==== Input ====
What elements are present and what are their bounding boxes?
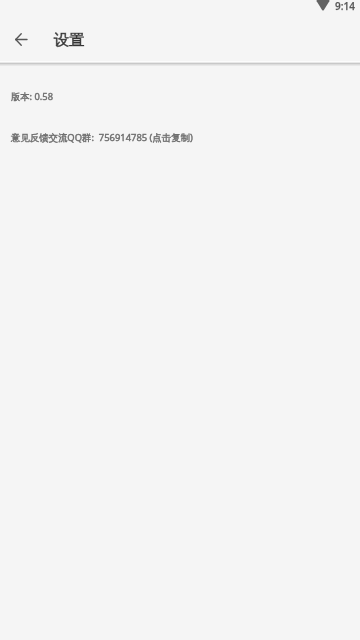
staticText: 版本: 0.58 — [11, 90, 53, 103]
staticText: 设置 — [54, 30, 85, 49]
button[interactable]: 意见反馈交流QQ群: 756914785 (点击复制) — [0, 131, 360, 144]
staticText: 设置 — [54, 30, 85, 49]
staticText: 意见反馈交流QQ群: 756914785 (点击复制) — [11, 131, 193, 144]
staticText: 9:14 — [335, 0, 355, 13]
button[interactable]: Back — [0, 16, 42, 61]
staticText: 版本: 0.58 — [11, 90, 53, 103]
staticText: 意见反馈交流QQ群: 756914785 (点击复制) — [11, 131, 193, 144]
staticText: 9:14 — [335, 0, 355, 13]
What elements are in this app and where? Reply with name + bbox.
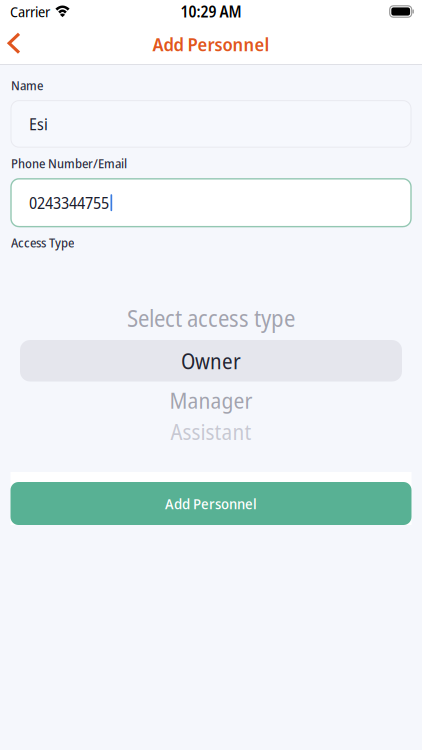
====
Exercise goal:
Output the records above unchanged, minus their pictures.

Problem solution:
What elements are present and what are their bounding boxes?
staticText: 版本: 0.58 — [11, 90, 53, 103]
staticText: 设置 — [54, 30, 85, 49]
button[interactable]: 意见反馈交流QQ群: 756914785 (点击复制) — [0, 131, 360, 144]
staticText: 设置 — [54, 30, 85, 49]
staticText: 意见反馈交流QQ群: 756914785 (点击复制) — [11, 131, 193, 144]
staticText: 9:14 — [335, 0, 355, 13]
button[interactable]: Back — [0, 16, 42, 61]
staticText: 版本: 0.58 — [11, 90, 53, 103]
staticText: 意见反馈交流QQ群: 756914785 (点击复制) — [11, 131, 193, 144]
staticText: 9:14 — [335, 0, 355, 13]
What elements are in this app and where? Reply with name + bbox.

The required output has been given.